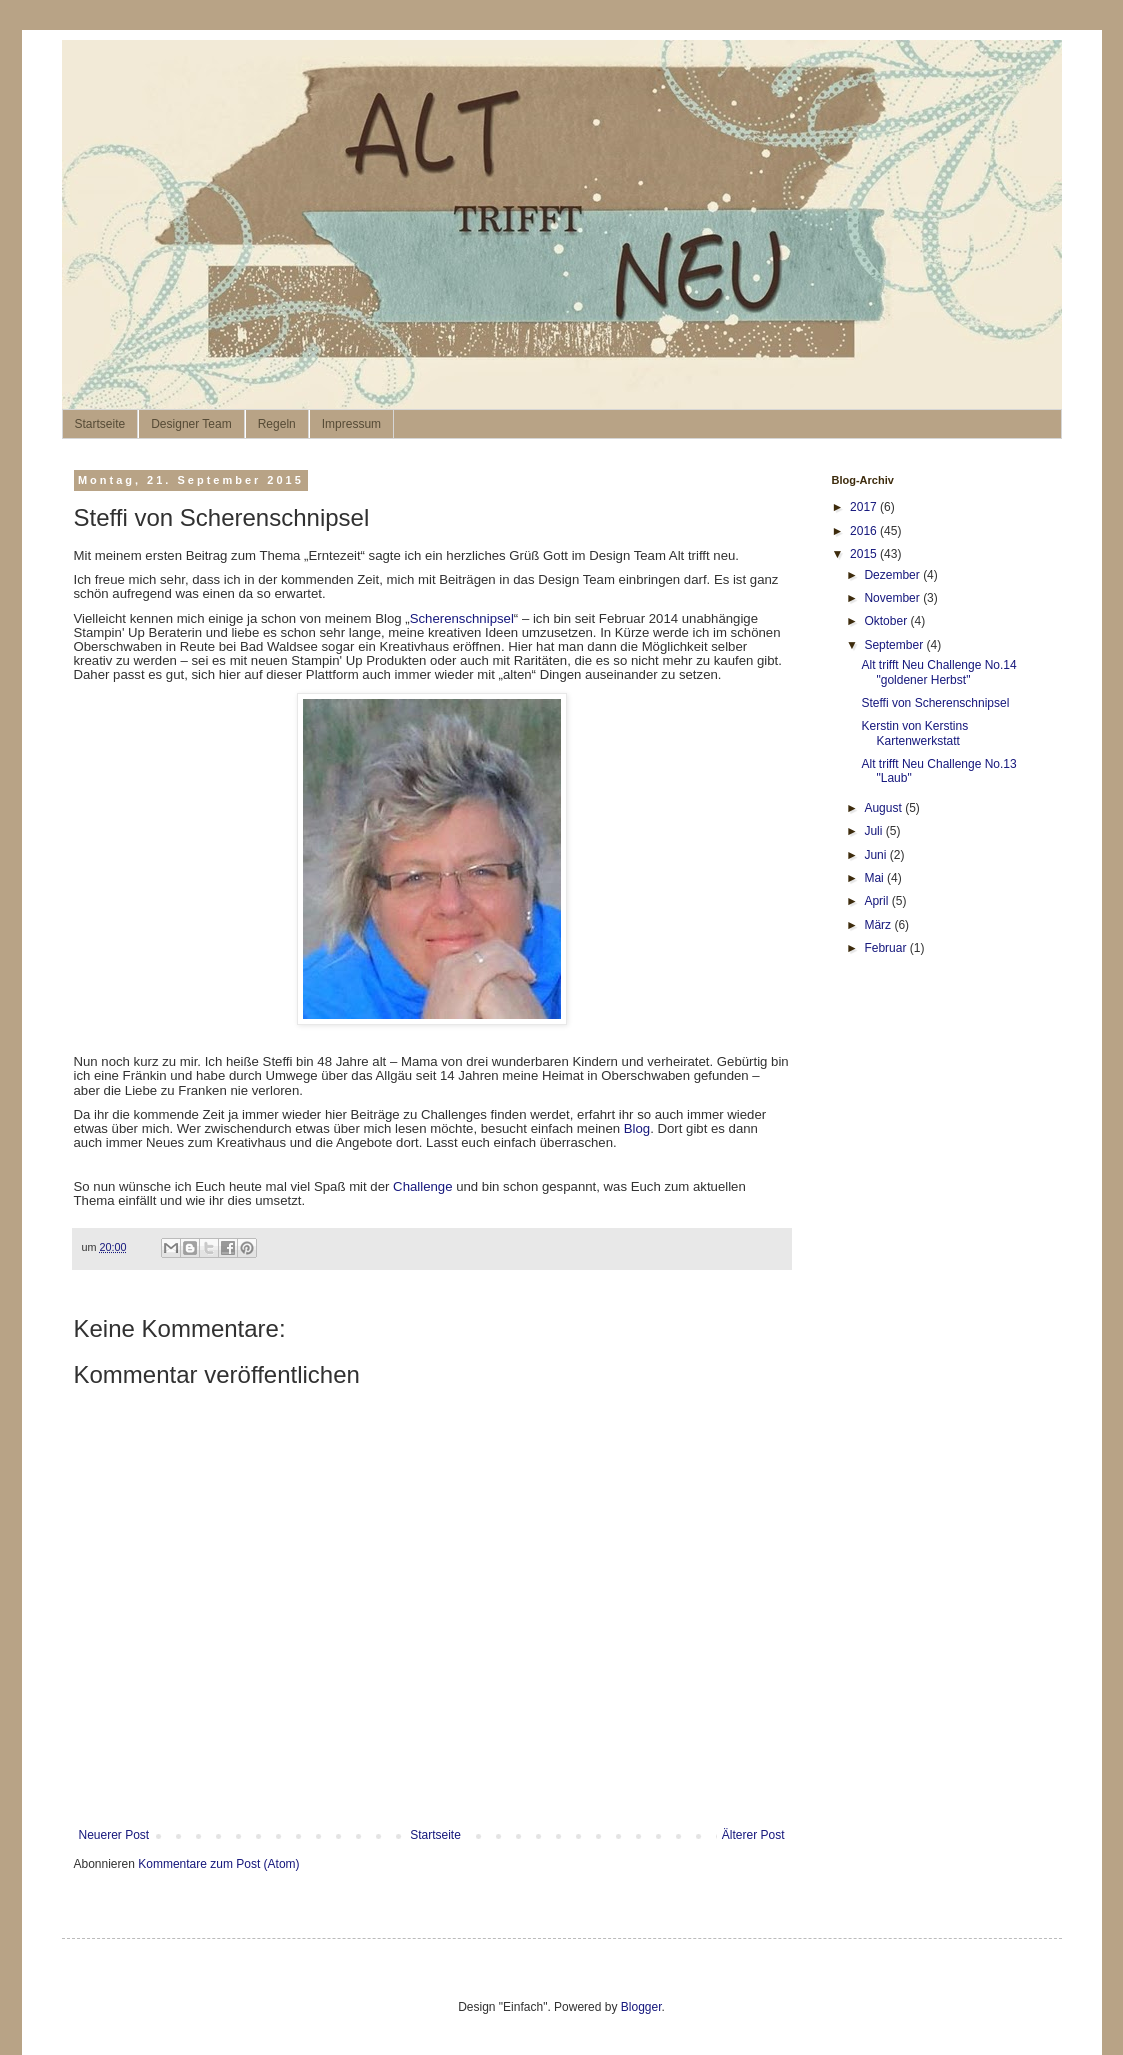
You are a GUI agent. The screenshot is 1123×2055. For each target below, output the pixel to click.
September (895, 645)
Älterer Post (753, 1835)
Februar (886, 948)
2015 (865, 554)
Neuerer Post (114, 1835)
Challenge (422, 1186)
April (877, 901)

==

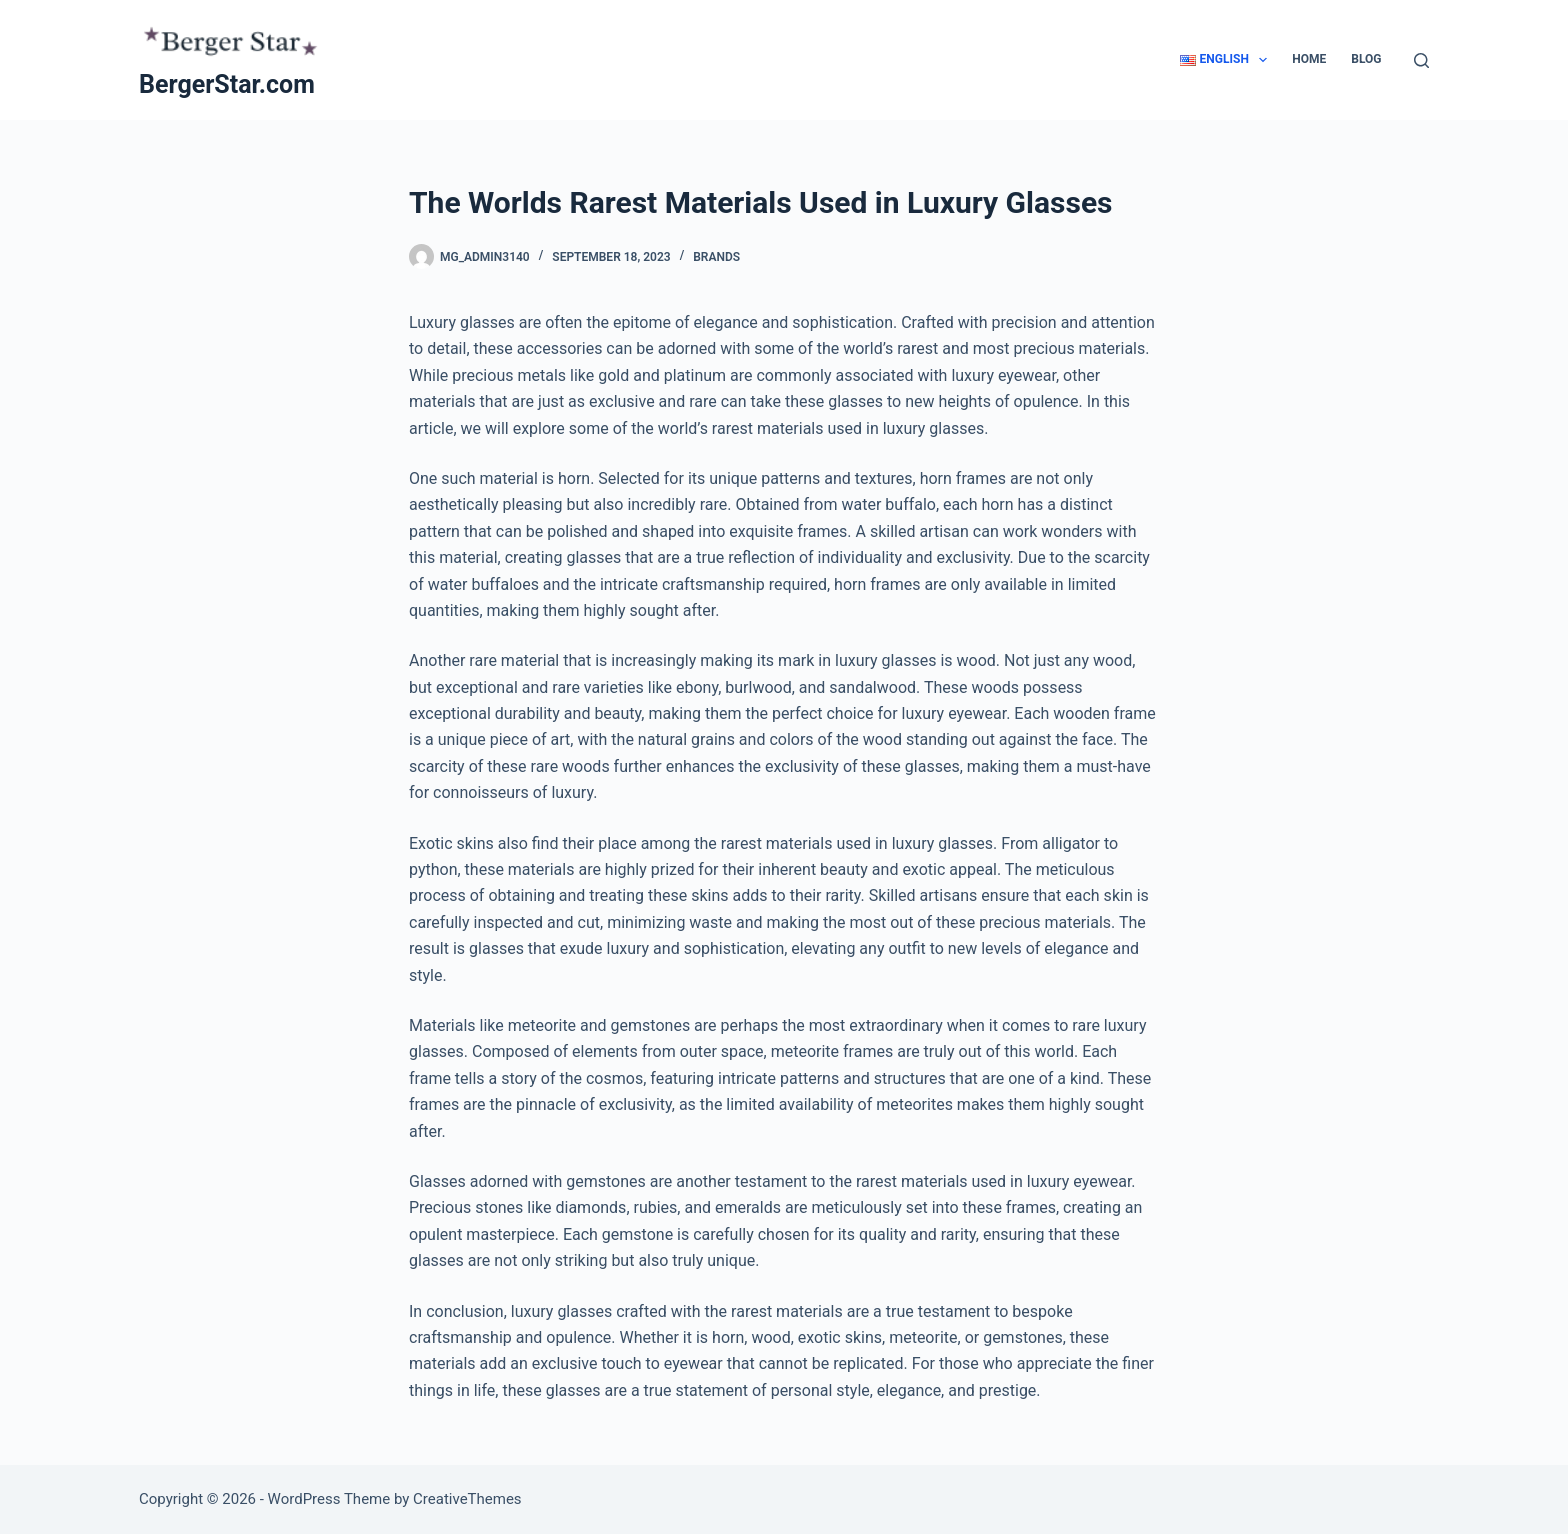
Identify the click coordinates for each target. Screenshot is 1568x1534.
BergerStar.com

...

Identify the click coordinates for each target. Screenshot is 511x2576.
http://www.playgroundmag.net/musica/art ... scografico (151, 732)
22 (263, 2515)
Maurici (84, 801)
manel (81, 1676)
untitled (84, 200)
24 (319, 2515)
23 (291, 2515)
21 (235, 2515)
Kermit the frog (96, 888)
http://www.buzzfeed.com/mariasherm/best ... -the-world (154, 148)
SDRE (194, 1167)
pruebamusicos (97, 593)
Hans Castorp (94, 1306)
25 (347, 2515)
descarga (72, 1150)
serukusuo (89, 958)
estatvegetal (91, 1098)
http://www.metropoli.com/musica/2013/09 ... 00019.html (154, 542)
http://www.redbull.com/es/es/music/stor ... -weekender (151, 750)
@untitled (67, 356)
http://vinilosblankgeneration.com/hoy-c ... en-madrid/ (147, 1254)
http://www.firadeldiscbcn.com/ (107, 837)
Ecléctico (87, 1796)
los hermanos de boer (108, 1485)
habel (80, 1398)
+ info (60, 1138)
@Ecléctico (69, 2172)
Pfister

» Work required: Copy only this part of the entries above: the line with "23 (291, 2515)", the line with "estatvegetal (91, 1098)", and the lines between, all exactly as written.

» Written response:
23 (291, 2515)
21 (235, 2515)
Kermit the frog (96, 888)
http://www.buzzfeed.com/mariasherm/best ... -the-world (154, 148)
SDRE (194, 1167)
pruebamusicos (97, 593)
Hans Castorp (94, 1306)
25 (347, 2515)
descarga (72, 1150)
serukusuo (89, 958)
estatvegetal (91, 1098)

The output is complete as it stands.